Study Suggests EMV Cards Not So Secure
By Ally Orlando, contributing writer
EMV skeptics would argue that, today, mobile solutions and sophisticated cards including biometric elements are available that could provide more advanced protection — matching the sophistication of today’s cyber attacks.
As it turns out, smart chips in EMV cards may not be as secure as we thought, according to research from the University of Cambridge. The institution found two issues with the chips that could make them vulnerable to security attacks.
Specifically, the chips could be subject to “pre-play” attacks or protocol failure.
A pre-play attack is “indistinguishable from card cloning from the standpoint of the logs available to the card-issuing bank, and can be carried out, even if it is impossible to clone a card physically,” the study notes, adding that flaws were found in ATMs from major manufacturers.
In protocol failures, when capturing an authentic code from the card, cybercriminals can replace the number the terminal generates with one they used earlier. Researchers say this variant of the pre-play attack can be caused by malware in ATM or POS terminals or a middle man between the terminal and the acquirer.

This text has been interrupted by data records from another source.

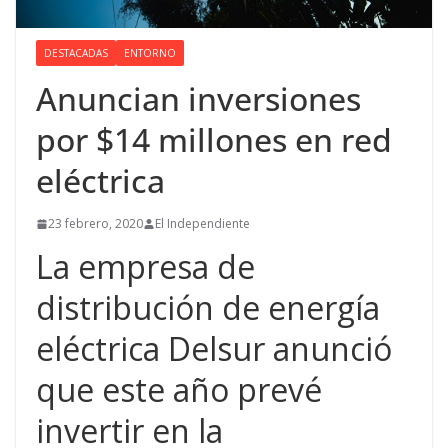
DESTACADAS
ENTORNO
Anuncian inversiones
por $14 millones en red
eléctrica
23 febrero, 2020
El Independiente
La empresa de
distribución de energía
eléctrica Delsur anunció
que este año prevé
invertir en la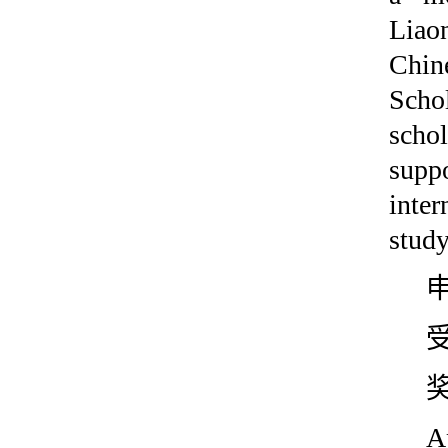
Liao
Chin
Scho
schol
supp
inte
study
A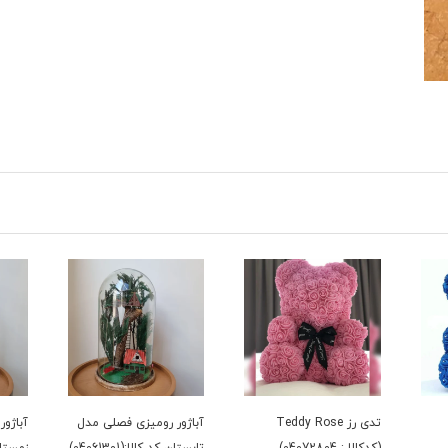
تدی رز Teddy Rose
آباژور رومیزی فصلی مدل
آباژو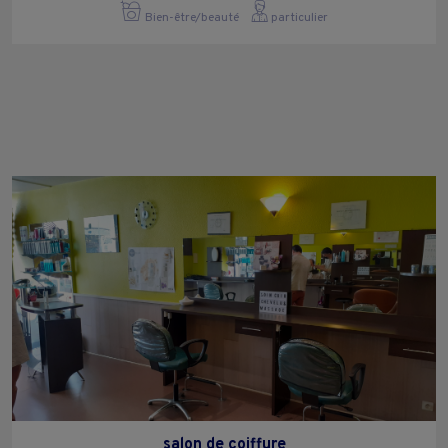
Bien-être/beauté
particulier
salon de coiffure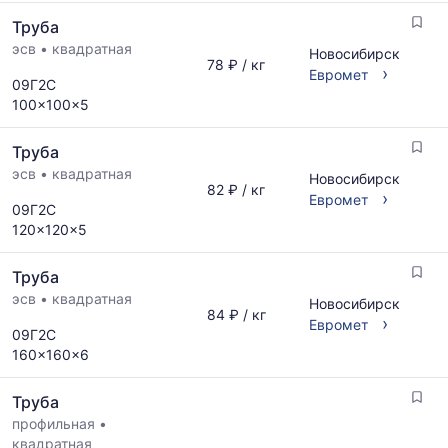
ГОСТ,
за
Труба
размеров
последний
и
эсв
•
квадратная
месяц.
Новосибирск
78 ₽ / кг
поставщиков
›
Статистика
Евромет
09Г2С
по
рассчитывается
100x100x5
запросу
по
актуальным
Труба
предложениям
и
эсв
•
квадратная
Новосибирск
82 ₽ / кг
обновляется
›
Евромет
09Г2С
по
120x120x5
мере
обновления
прайс-
Труба
листов.
эсв
•
квадратная
Новосибирск
84 ₽ / кг
›
Евромет
09Г2С
160x160x6
Труба
профильная
•
квадратная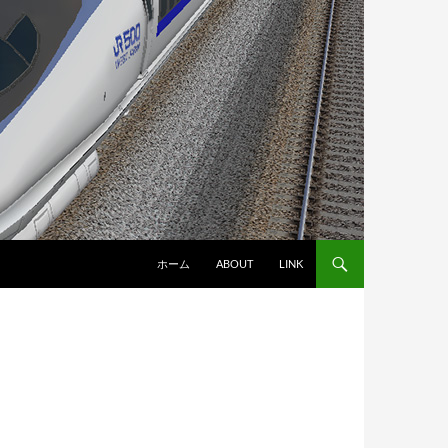
ホーム
ABOUT
LINK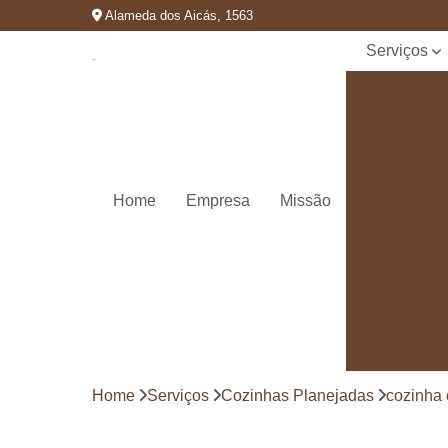
Alameda dos Aicás, 1563
Serviços
Cozinhas
planejadas
Decks de
madeira
Decks de
Home
Empresa
Missão
madeiras
Marcenaria
de
planejados
Móvel
planejado
Painéis de
madeira
Home
Serviços
Cozinhas Planejadas
cozinha
Pergolado
decorado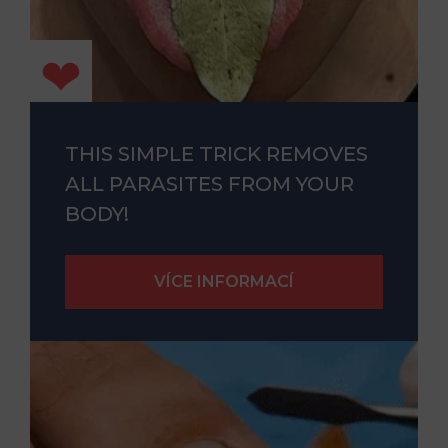
THIS SIMPLE TRICK REMOVES
ALL PARASITES FROM YOUR
BODY!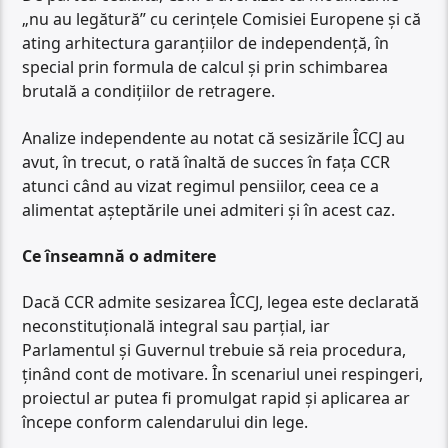
„nu au legătură” cu cerințele Comisiei Europene și că
ating arhitectura garanțiilor de independență, în
special prin formula de calcul și prin schimbarea
brutală a condițiilor de retragere.
Analize independente au notat că sesizările ÎCCJ au
avut, în trecut, o rată înaltă de succes în fața CCR
atunci când au vizat regimul pensiilor, ceea ce a
alimentat așteptările unei admiteri și în acest caz.
Ce înseamnă o admitere
Dacă CCR admite sesizarea ÎCCJ, legea este declarată
neconstituțională integral sau parțial, iar
Parlamentul și Guvernul trebuie să reia procedura,
ținând cont de motivare. În scenariul unei respingeri,
proiectul ar putea fi promulgat rapid și aplicarea ar
începe conform calendarului din lege.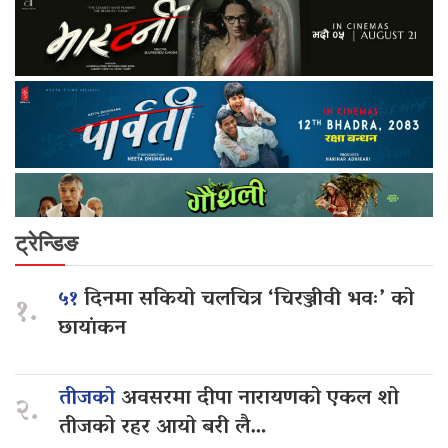
ट्रेन्डिङ
५१
दिनमा सकियो चलचित्र ‘चिरञ्जीवी भवः’ को
१.
छायांकन
तीजको
अवसरमा दीपा नारायणको एकल शो
२.
तीजको रहर आयो बरी लै…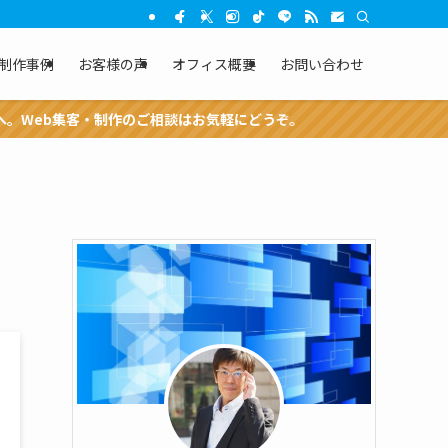
制作事例
お客様の声
オフィス概要
お問い合わせ
のご相談はお気軽にどうぞ。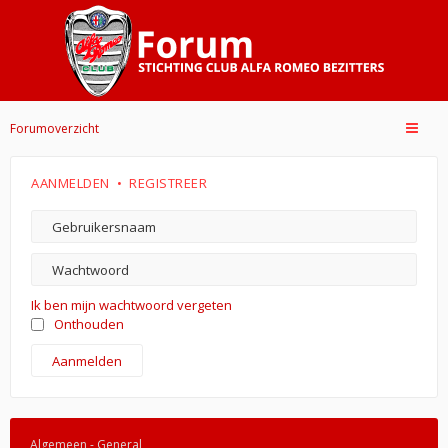
Forumoverzicht
AANMELDEN
•
REGISTREER
Ik ben mijn wachtwoord vergeten
Onthouden
Algemeen - General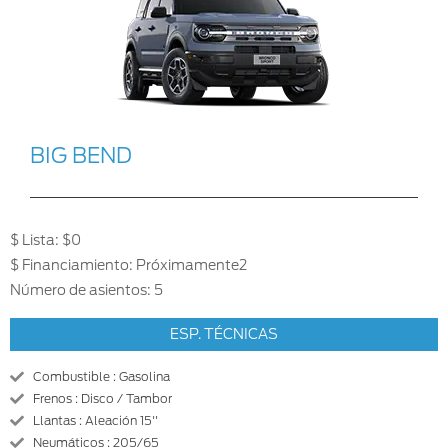
BIG BEND
$ Lista: $0
$ Financiamiento: Próximamente2
Número de asientos: 5
ESP. TÉCNICAS
Combustible : Gasolina
Frenos : Disco / Tambor
Llantas : Aleación 15''
Neumáticos : 205/65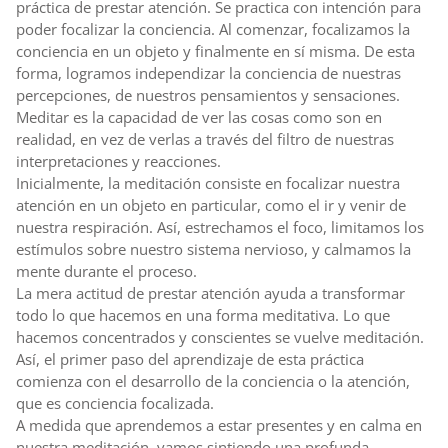
práctica de prestar atención. Se practica con intención para
poder focalizar la conciencia. Al comenzar, focalizamos la
conciencia en un objeto y finalmente en sí misma. De esta
forma, logramos independizar la conciencia de nuestras
percepciones, de nuestros pensamientos y sensaciones.
Meditar es la capacidad de ver las cosas como son en
realidad, en vez de verlas a través del filtro de nuestras
interpretaciones y reacciones.
Inicialmente, la meditación consiste en focalizar nuestra
atención en un objeto en particular, como el ir y venir de
nuestra respiración. Así, estrechamos el foco, limitamos los
estímulos sobre nuestro sistema nervioso, y calmamos la
mente durante el proceso.
La mera actitud de prestar atención ayuda a transformar
todo lo que hacemos en una forma meditativa. Lo que
hacemos concentrados y conscientes se vuelve meditación.
Así, el primer paso del aprendizaje de esta práctica
comienza con el desarrollo de la conciencia o la atención,
que es conciencia focalizada.
A medida que aprendemos a estar presentes y en calma en
nuestra meditación, vamos sintiendo una profunda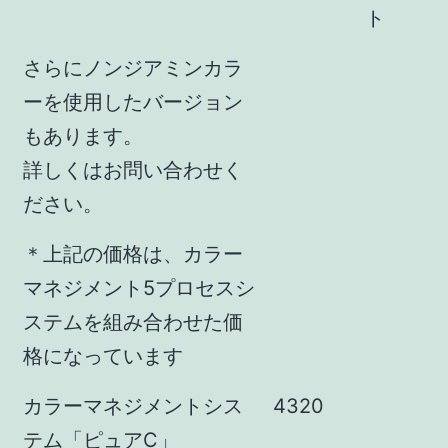
ト
さらにノンジアミンカラ
ーを使用したバージョン
もあります。
詳しくはお問い合わせく
ださい。
＊上記の価格は、カラー
マネジメント5プロセスシ
ステムを組み合わせた価
格になっています
カラーマネジメントシス
4320
テム「ピュアC」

The research reports the center of these security flaws to be the “nonce,” which is the unpredictable 32-bit number used in EMV ATM and POS transactions signifying that they are fresh and cannot be reused by cybercriminals. To supply the nonce, the study finds that EMV implementers have used simple counters, timestamps, or homegrown algorithms.
“We found flaws in widely-used ATMs from the largest manufacturers,” the report states. “We can now explain at least some of the increasing number of frauds in which victims are refused refunds by banks which claim that EMV cards cannot be cloned and that a customer involved in a dispute must therefore be mistaken or complicit.”
“More than a year after our initial responsible disclosure of these flaws to the banks, action has only been taken to mitigate the first of them, while we have seen a likely case of the second in the wild, and the spread of ATM and POS malware is making it ever more of a threat,” the report says.